Also like Austen, Atkinson is eminently quotable; cases in point:

‘She married one man (‘a pleasant enough chap’) and woke up with another, one as tightly wound as Sylvie’s little carriage clock.’

‘’They’re so meek,’ Izzie said dismissively. ‘There’ll never be a revolution in this country. Not another one at any rate. We chopped the head off a king once and felt so guilty about it that we’ve been trying to make up for it ever since.’’

‘Sylvie’s knowledge, like Izzie’s, was random yet far-ranging, ‘the sign that one has acquired one’s learning from novels, rather than an education,’ according to Sylvie.’

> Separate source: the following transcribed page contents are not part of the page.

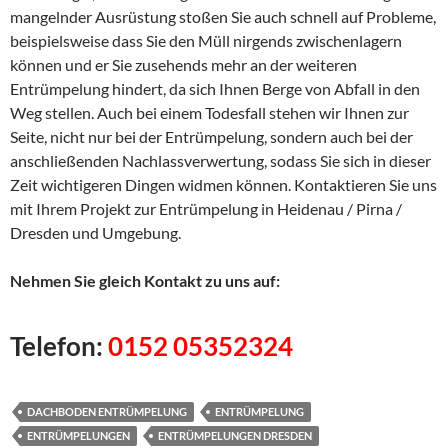
mangelnder Ausrüstung stoßen Sie auch schnell auf Probleme,
beispielsweise dass Sie den Müll nirgends zwischenlagern
können und er Sie zusehends mehr an der weiteren
Entrümpelung hindert, da sich Ihnen Berge von Abfall in den
Weg stellen. Auch bei einem Todesfall stehen wir Ihnen zur
Seite, nicht nur bei der Entrümpelung, sondern auch bei der
anschließenden Nachlassverwertung, sodass Sie sich in dieser
Zeit wichtigeren Dingen widmen können. Kontaktieren Sie uns
mit Ihrem Projekt zur Entrümpelung in Heidenau / Pirna /
Dresden und Umgebung.
Nehmen Sie gleich Kontakt zu uns auf:
Telefon:
0152 05352324
DACHBODEN ENTRÜMPELUNG
ENTRÜMPELUNG
ENTRÜMPELUNGEN
ENTRÜMPELUNGEN DRESDEN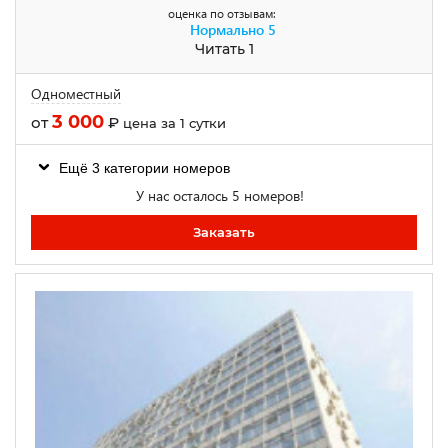
оценка по отзывам:
Нормально
5
Читать 1
Одноместный
3 000
от
₽
цена за 1 сутки
Ещё 3 категории номеров
У нас осталось 5 номеров!
Заказать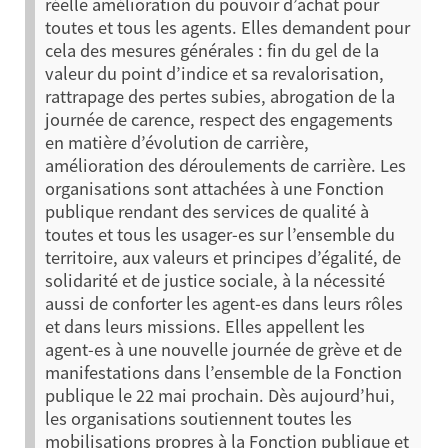
réelle amélioration du pouvoir d’achat pour
toutes et tous les agents. Elles demandent pour
cela des mesures générales : fin du gel de la
valeur du point d’indice et sa revalorisation,
rattrapage des pertes subies, abrogation de la
journée de carence, respect des engagements
en matière d’évolution de carrière,
amélioration des déroulements de carrière.
Les
organisations sont attachées à une Fonction
publique rendant des services de qualité à
toutes et tous les usager-es sur l’ensemble du
territoire, aux valeurs et principes d’égalité, de
solidarité et de justice sociale, à la nécessité
aussi de conforter les agent-es dans leurs rôles
et dans leurs missions. Elles appellent les
agent-es à une nouvelle journée de grève et de
manifestations dans l’ensemble de la Fonction
publique le 22 mai prochain. Dès aujourd’hui,
les organisations soutiennent toutes les
mobilisations propres à la Fonction publique et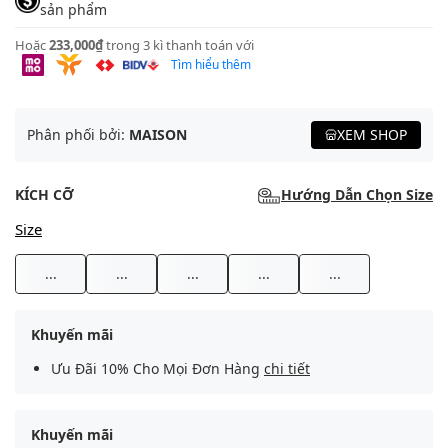
sản phẩm
Hoặc
233,000₫
trong 3 kì thanh toán với
Tìm hiểu thêm
Phân phối bởi:
MAISON
XEM SHOP
KÍCH CỠ
Hướng Dẫn Chọn Size
Size
...
...
...
...
...
Khuyến mãi
Ưu Đãi 10% Cho Mọi Đơn Hàng
chi tiết
Khuyến mãi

And if that little trio of quotes doesn’t persuade you to read it, then I’m not sure what will. Now I’m off to read ‘A God in Ruins’, immediately.

*****

Review – A Little Life by Hanya Yanagihara

‘Of course, they craved beauty, but that would have to wait. Or rather, they would have to wait for it.’

IMG_3415

Let me start by saying that this is, easily, my book of the year. It might be my book of the decade. In the week or so since I started it, I have done all of the following:

  • Finished it – in 24 hours, which (given its 700+ pages) should tell you something in itself
  • Cried at it
  • Had, at one point, to go and read it in the bath (you’ll see why)
  • When asked how my weekend was, started my response each time with ‘Well, I read this book…’
  • Wallowed half-awake through a three-day book hangover
  • Seriously considered abandoning the idea of reading the rest of the Booker longlist, and instead just starting this again
  • Realised I didn’t have the emotional strength to read it again just yet
  • Slept with it by my bed for a few more days, just – you know – just because
  • Finally, finally started to move on.

Just kidding on that last one.

Right, now that act of catharsis is over with:

This feels like two different books. At least. For that reason alone, it should come with a health warning. BEWARE: You get drawn into caring about these characters when they seem young and relatively carefree, and you think this is going to be a combination of youth and New York City, in the tradition of Mary McCarthy or JD Salinger or Claire Messud, and then – oh, then all hell breaks loose, frankly. (Before you conclude that I’m a total idiot, I should point out that the UK cover is significantly more subtle than the US one.) Plenty of people have written plenty of words about the more shocking aspects of the plot, and I don’t see the need to repeat them here, so instead I’m just going to pick out a few points that have stayed with me:

‘Nurture over nature’

This novel is a temple – a cathedral, actually – to the power of friendship. The central relationship of Willem and Jude is utterly co-dependent, in a way that is by turns beautiful and heartbreaking and impossibly difficult, but that I found (and I may be mocked for this) ultimately uplifting. There are other relationships, particularly Jude’s relationships (with Harold, Andy, Ana), which are deeply touching, too. By way of contrast, the blood ties in the novel are weak, malnourished:

‘‘‘But they’re your parents,” Malcolm said to him once a year or so. “You can’t just stop talking to them.” But you could, you did: he was proof of that. It was like any relationship, he felt – it took constant pruning, and dedication, and vigilance, and if neither party wanted to make the effort, why wouldn’t it wither?’

The strongest characters in the book are those which build their own families. This point is made overtly:

‘Lately, he had been wondering if codependence was such a bad thing. He took pleasure in his friendships, and it didn’t hurt anyone, so who cared if it was codependent or not? And anyway, how was a friendship any more codependent than a relationship?…Why wasn’t friendship as good as a relationship? Why wasn’t it even better? It was two people who remained together, day after day, bound not by sex or physical attraction or money or children or property, but only by the shared agreement to keep going, the mutual dedication to a union that could never be codified.’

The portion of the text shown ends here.